Dataset entries:

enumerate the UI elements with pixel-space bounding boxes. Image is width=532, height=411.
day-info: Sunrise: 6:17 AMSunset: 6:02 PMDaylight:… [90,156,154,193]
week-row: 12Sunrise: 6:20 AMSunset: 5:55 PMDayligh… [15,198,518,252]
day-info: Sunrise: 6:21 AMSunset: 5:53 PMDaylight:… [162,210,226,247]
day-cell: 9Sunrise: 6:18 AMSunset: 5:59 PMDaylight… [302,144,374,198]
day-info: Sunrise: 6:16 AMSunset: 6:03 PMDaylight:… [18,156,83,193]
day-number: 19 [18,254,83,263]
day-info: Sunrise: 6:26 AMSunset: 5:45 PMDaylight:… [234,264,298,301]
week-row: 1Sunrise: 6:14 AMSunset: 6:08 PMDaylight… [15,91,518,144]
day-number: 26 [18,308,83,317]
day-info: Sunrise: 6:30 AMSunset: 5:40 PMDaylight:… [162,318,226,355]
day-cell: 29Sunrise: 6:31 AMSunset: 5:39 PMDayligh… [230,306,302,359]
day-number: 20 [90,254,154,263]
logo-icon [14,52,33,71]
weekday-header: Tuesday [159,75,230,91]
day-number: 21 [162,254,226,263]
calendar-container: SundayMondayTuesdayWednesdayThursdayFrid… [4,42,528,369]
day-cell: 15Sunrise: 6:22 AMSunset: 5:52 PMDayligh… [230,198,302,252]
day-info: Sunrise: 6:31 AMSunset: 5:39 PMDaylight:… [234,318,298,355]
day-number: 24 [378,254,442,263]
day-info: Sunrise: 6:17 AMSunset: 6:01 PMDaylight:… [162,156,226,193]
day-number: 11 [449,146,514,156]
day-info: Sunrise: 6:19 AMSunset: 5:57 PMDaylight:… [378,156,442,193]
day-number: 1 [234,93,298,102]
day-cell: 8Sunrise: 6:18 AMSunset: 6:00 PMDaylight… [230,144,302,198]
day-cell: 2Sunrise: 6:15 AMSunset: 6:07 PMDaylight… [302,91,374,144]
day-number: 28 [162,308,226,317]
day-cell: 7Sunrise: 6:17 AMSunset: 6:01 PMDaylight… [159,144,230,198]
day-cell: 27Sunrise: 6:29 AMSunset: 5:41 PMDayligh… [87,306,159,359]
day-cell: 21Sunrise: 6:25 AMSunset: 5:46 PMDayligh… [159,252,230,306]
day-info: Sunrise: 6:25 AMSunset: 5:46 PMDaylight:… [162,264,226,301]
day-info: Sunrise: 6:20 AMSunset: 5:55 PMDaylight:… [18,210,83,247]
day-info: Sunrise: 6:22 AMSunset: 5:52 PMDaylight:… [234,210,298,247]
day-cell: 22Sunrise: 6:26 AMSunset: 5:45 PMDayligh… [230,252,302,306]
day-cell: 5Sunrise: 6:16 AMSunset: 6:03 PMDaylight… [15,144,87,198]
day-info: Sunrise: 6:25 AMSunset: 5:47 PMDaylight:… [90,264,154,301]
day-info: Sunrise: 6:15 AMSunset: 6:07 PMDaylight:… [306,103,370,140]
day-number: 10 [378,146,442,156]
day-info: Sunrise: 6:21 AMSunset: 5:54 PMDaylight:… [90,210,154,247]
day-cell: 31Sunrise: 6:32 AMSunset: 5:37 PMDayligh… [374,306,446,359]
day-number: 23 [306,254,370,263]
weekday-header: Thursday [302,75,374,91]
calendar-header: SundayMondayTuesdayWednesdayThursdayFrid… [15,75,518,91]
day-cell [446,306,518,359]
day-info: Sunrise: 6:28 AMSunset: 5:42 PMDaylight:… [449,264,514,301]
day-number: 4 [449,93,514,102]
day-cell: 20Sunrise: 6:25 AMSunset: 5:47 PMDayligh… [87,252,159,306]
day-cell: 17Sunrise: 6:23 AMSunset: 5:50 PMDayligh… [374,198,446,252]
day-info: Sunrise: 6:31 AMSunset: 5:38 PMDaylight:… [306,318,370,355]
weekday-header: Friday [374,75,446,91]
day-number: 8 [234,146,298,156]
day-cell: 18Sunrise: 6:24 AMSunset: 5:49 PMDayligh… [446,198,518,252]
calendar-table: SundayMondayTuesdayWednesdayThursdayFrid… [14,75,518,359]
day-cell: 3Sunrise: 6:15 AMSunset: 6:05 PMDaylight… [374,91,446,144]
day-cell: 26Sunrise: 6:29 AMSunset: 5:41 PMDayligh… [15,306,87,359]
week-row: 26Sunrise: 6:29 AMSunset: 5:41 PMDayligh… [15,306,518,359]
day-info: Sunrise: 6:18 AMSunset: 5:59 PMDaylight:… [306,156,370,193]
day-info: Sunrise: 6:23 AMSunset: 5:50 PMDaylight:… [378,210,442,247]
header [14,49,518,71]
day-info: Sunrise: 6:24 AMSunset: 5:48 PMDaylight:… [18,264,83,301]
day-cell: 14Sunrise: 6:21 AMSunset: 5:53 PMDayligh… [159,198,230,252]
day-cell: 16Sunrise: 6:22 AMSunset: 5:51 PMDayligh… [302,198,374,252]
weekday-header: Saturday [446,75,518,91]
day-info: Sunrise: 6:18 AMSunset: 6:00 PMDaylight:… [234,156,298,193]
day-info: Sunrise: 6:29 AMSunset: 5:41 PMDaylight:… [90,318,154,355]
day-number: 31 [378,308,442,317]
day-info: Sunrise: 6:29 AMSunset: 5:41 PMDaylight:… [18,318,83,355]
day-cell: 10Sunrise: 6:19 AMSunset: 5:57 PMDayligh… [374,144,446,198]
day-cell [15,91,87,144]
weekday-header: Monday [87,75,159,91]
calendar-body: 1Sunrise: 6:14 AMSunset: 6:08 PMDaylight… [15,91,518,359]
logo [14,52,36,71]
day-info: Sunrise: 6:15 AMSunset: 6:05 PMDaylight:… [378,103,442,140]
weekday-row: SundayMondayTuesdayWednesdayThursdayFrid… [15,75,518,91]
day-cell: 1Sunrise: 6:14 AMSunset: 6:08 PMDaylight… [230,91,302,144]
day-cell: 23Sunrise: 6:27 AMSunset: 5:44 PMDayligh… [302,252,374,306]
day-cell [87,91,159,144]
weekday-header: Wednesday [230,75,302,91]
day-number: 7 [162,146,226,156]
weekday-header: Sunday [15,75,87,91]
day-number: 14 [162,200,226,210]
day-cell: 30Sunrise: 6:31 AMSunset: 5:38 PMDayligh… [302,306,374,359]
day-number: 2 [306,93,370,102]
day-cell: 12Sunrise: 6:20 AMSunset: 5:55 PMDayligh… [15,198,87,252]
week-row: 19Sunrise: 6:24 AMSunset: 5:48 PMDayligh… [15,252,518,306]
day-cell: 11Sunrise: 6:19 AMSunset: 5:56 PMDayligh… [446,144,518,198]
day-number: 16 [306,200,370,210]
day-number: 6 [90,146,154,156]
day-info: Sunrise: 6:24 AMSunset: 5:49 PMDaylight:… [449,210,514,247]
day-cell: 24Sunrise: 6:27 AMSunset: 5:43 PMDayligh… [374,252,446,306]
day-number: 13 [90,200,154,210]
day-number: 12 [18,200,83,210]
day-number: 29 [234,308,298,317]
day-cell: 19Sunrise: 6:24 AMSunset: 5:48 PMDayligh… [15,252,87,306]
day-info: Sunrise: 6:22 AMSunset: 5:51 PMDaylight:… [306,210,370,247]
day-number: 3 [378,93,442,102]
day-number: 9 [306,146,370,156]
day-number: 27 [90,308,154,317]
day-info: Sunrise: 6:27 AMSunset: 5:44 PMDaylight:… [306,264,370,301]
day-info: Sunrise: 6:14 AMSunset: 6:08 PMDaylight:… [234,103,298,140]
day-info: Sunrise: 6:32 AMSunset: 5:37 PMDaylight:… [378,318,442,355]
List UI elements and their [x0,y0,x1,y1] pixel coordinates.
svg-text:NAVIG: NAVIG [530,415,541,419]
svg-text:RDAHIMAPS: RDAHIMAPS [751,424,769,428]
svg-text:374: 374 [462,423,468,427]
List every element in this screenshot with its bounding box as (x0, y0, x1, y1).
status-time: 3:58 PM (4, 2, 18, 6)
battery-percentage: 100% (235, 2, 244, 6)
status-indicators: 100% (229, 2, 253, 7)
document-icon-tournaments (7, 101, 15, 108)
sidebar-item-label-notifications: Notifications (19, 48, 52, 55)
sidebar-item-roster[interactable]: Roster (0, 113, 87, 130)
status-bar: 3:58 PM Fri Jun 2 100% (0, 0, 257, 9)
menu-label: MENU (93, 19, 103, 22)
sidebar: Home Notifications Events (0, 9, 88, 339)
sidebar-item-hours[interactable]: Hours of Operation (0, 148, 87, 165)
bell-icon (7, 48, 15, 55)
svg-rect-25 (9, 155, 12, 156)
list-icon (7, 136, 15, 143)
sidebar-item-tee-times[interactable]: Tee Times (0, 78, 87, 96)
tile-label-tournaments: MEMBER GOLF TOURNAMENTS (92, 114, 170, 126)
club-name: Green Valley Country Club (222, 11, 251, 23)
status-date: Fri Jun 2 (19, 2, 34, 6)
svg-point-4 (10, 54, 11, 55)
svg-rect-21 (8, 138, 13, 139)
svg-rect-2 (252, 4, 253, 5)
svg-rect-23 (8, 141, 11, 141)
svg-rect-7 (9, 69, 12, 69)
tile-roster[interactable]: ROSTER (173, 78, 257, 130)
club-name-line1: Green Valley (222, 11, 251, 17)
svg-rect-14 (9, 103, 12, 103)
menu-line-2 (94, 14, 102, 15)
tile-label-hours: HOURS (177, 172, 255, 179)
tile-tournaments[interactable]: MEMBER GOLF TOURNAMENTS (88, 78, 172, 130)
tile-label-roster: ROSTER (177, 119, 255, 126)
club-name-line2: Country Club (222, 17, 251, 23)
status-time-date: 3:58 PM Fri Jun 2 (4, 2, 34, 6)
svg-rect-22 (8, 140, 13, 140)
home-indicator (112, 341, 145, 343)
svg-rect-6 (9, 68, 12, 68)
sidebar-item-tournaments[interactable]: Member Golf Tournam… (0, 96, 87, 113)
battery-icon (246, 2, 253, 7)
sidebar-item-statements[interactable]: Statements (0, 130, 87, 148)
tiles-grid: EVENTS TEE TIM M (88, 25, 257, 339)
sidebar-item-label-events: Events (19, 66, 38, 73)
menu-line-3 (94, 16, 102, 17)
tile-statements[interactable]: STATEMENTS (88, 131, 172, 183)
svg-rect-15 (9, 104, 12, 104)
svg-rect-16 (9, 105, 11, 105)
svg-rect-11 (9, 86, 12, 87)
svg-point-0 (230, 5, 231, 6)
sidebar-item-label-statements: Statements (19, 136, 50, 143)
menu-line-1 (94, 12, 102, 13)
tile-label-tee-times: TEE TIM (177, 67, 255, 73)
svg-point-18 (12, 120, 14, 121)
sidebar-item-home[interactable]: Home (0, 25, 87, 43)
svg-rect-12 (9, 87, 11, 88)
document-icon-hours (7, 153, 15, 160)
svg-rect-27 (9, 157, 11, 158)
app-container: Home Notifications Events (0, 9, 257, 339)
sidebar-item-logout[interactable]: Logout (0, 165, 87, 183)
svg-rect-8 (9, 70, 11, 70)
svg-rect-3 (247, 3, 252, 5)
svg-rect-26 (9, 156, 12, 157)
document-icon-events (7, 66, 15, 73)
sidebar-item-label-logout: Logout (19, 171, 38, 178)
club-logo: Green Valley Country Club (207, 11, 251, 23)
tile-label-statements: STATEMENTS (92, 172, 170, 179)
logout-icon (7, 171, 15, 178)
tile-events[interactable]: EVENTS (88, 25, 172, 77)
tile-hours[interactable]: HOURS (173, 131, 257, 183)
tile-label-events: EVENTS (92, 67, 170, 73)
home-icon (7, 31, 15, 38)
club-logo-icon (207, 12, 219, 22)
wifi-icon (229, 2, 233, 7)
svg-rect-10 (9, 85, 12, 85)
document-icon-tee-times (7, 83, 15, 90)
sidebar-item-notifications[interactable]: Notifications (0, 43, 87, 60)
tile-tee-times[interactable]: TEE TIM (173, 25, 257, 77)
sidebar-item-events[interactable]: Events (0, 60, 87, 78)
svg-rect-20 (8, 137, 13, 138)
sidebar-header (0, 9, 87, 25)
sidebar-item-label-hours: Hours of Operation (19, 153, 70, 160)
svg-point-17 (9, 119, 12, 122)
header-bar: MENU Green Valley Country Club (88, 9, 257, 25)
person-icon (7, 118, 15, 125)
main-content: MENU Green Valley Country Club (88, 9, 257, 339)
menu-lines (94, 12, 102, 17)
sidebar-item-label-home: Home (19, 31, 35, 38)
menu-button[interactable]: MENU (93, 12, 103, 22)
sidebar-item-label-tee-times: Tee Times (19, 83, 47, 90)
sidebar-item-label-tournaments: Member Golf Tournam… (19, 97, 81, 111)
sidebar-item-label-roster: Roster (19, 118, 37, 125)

(Description of the task): Which lines of the records above hold the word "elements"? Copy each one out.

(Task answer):
enumerate the UI elements with pixel-space bounding boxes. Image is width=532, height=411.
List UI elements and their [x0,y0,x1,y1] pixel coordinates.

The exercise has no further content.